There can be many reasons for consolidation within groups but common themes include capital efficiency, reducing the number of regulators supervising group companies (eliminating the need to comply with different and potentially inconsistent prudential supervision obligations in different countries), a clearer structure for financial strength rating purposes, and aligning the governance and legal structures of the group.
Control of capital is a particularly important factor. Many insurance groups, particularly those affected by Solvency II, see significant benefits in controlling capital in a central location. The final Solvency II directive did not include the group support provision that had been included in earlier drafts. This provision would have allowed group capital to be held centrally and provided to individual subsidiaries as required.

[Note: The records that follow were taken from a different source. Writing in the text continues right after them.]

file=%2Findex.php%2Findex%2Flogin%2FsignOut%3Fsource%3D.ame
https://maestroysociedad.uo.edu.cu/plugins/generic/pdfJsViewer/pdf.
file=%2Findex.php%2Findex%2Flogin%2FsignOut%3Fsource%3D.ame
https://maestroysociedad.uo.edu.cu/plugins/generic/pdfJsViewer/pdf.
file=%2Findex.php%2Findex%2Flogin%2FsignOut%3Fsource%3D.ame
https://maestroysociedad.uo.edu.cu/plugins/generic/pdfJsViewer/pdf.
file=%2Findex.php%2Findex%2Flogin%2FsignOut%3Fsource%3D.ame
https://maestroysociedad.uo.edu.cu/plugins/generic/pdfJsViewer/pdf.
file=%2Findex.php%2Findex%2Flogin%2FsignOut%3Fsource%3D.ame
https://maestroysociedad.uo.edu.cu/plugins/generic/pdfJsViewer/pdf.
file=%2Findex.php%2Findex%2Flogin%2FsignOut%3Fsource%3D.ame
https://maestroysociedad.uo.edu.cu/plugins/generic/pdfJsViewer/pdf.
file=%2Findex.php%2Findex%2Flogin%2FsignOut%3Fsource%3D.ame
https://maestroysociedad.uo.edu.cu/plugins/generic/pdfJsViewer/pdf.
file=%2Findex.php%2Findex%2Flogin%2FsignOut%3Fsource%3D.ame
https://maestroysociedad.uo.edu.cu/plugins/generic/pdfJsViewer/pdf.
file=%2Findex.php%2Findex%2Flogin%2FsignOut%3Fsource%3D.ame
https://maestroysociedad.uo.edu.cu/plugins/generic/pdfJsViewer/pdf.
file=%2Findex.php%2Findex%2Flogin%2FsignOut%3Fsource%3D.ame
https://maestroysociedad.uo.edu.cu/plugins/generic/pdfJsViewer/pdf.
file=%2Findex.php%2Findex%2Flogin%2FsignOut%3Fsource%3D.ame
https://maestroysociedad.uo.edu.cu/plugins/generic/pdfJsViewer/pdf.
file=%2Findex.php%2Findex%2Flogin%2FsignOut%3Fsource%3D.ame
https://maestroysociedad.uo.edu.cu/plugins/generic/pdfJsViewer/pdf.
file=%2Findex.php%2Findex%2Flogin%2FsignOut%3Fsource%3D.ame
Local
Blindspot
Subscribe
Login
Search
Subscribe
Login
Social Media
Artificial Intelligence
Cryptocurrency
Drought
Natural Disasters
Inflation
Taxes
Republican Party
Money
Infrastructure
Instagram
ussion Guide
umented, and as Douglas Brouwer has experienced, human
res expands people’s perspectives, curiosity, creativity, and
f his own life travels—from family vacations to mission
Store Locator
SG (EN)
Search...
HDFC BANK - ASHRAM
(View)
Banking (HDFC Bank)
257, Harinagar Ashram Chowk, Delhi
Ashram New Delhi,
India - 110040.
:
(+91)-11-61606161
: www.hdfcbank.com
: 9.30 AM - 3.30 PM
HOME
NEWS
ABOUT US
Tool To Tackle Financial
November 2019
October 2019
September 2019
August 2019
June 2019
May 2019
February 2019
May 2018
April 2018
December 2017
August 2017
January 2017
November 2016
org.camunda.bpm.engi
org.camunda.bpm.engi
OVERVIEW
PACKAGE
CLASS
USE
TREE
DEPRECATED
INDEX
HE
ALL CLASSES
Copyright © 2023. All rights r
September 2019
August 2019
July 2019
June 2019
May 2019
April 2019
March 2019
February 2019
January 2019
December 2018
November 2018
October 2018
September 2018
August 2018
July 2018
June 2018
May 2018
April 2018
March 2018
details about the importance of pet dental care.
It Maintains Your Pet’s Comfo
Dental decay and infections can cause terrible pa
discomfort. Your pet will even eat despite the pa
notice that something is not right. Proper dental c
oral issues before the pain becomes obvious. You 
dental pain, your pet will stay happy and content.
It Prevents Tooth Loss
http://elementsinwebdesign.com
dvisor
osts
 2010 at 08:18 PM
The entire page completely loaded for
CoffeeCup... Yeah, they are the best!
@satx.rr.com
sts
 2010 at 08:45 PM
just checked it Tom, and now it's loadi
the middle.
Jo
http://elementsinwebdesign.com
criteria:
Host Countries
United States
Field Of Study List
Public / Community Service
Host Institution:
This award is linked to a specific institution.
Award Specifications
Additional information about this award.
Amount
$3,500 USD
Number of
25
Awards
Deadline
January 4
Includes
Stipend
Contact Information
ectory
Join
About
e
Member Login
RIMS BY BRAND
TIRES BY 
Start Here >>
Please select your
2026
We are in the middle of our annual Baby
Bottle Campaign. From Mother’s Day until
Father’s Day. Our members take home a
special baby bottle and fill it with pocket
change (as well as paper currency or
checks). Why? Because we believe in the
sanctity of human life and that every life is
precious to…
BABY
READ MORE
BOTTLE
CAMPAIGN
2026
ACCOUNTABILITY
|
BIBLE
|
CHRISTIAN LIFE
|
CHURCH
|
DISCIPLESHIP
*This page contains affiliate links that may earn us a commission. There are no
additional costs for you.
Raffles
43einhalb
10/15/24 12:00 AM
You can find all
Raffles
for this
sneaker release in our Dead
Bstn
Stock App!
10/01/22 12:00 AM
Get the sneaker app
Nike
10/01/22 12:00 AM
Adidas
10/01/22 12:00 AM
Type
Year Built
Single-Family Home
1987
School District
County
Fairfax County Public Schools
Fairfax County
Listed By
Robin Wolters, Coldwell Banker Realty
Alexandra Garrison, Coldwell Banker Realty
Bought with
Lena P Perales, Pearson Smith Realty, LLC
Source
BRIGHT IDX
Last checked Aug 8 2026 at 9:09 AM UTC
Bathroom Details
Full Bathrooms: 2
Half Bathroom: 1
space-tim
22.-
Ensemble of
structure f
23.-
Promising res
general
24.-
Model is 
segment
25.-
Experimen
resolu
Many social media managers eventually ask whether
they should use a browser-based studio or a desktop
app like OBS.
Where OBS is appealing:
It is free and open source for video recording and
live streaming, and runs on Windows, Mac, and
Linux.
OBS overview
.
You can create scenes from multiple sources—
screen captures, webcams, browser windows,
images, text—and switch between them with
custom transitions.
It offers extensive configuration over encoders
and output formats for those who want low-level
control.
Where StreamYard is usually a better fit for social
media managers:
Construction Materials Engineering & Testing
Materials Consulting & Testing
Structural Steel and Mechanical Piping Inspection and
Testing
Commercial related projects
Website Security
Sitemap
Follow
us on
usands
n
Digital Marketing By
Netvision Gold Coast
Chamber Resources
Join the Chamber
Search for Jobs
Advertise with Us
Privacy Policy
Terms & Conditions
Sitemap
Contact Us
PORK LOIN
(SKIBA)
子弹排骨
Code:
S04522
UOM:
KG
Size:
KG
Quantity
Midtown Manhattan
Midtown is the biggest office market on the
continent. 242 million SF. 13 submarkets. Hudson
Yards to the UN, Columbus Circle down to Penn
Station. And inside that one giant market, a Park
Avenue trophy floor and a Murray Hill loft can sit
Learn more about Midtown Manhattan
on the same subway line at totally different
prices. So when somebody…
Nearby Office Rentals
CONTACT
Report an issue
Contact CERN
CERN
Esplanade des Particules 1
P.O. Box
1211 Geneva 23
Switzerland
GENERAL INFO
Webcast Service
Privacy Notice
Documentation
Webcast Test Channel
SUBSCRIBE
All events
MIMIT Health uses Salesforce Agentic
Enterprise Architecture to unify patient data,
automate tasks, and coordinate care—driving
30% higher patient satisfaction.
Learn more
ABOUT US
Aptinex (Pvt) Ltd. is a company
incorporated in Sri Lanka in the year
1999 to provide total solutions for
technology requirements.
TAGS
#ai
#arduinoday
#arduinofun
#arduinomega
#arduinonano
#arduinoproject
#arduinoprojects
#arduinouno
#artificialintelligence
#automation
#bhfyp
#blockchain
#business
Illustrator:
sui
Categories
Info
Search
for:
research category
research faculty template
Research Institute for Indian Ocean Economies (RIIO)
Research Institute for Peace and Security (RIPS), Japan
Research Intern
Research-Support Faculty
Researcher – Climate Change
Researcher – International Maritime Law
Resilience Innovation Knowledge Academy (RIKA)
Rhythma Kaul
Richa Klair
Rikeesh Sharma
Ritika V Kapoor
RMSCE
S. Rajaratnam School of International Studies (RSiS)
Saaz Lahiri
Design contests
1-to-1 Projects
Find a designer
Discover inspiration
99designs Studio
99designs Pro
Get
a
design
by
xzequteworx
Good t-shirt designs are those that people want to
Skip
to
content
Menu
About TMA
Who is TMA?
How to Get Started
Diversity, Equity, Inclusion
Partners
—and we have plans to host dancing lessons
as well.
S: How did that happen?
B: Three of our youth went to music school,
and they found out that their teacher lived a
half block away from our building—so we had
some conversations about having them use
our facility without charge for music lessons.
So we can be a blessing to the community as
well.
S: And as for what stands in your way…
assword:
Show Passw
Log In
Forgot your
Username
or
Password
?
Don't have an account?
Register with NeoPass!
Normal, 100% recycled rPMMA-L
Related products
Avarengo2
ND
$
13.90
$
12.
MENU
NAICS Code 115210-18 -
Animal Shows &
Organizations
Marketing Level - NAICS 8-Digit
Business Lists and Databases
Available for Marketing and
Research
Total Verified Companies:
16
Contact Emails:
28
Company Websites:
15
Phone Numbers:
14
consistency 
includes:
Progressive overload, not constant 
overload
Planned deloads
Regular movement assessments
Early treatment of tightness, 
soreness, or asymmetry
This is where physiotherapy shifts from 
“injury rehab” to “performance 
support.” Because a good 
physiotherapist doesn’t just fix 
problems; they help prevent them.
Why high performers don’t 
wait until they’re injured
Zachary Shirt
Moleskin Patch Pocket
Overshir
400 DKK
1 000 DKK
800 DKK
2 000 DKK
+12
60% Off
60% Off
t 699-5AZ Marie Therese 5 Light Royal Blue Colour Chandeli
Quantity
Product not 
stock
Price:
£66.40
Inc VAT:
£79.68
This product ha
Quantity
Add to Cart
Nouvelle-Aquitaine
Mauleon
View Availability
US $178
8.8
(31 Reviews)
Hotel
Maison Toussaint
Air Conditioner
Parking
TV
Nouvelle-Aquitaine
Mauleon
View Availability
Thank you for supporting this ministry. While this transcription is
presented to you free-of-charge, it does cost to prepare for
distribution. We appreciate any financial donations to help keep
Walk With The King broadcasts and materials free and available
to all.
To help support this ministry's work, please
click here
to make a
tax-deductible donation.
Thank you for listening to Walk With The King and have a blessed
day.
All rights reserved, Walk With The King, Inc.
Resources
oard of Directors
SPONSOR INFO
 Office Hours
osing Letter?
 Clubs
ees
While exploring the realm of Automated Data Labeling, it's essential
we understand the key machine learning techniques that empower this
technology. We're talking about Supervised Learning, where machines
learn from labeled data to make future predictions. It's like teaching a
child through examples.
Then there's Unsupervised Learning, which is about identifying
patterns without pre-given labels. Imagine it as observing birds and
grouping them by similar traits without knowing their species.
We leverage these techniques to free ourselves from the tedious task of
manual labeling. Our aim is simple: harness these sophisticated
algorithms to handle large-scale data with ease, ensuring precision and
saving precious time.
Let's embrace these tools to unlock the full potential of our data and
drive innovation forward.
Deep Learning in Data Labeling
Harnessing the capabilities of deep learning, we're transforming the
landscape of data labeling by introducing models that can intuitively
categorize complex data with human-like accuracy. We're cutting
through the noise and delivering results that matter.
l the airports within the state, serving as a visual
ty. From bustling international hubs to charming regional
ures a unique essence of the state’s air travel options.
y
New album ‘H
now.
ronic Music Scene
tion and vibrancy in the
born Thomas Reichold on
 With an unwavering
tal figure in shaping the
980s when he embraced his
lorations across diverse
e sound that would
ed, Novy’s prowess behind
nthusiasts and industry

The result of its removal is that each regulated subsidiary within a group must maintain its own (or ‘solo’) solvency capital.
There are undoubted inefficiencies in maintaining solo solvency capital in subsidiaries, each of which must comply with different investment requirements under local regulatory regimes. However, an effect similar to the group support model can be achieved by consolidating those subsidiaries into a single operating company. All of the assets and liabilities of the subsidiaries are consolidated on a single balance sheet. The infrastructure and personnel of the former subsidiaries become branches of the operating company. EEA branches of an EEA authorised insurer are not obliged to maintain independent reserves or solvency margins. The operating company maintains all reserves and a single solvency margin that covers all of its operations.
This can also help to reduce capital requirements under Solvency II as the insurance risks consolidated into the operating company will generally be more diversified than the risks of any individual subsidiary.
Consolidation within the industry
There is also evidence of increasing consolidation in the insurance industry through sale and acquisition of insurance operations. This is driven by a variety of factors.
Within the EEA, Solvency II is likely to lead to increased capital costs for some insurers and increased compliance costs for all. This is already encouraging some smaller operations to consider whether to go into run-off or merge.
External factors are also relevant. For example, many banks are disposing of productive assets, including insurance operations, either to repair their balance sheets or as a condition for provision of state aid. Insurance operations that have been disproportionately affected by sub-prime exposures, the financial downturn or soft market are also on the market. Certain groups have put peripheral subsidiaries into run-off in order to extract surplus capital required at head office and are looking for buyers for the run-off businesses.
In parallel with this, in recent years, we have seen the emergence of operations that specialise in buying run-off books of business, consolidating those within their operations and benefiting from resulting economies of scale.
For reinsurers, there is a trend towards building critical mass by merger and acquisition. Examples are the mergers of Max Re and Harbor Point, Validus and IPC and Partner Re and Paris Re.
Implementing consolidation creates legal, tax, accounting, operational, systems and cultural challenges but recent legal changes within the EEA have provided tools to make the legal elements of the process easier. In addition, a number of insurance groups have taken the opportunity to create European companies, a new corporate structure available within the EEA.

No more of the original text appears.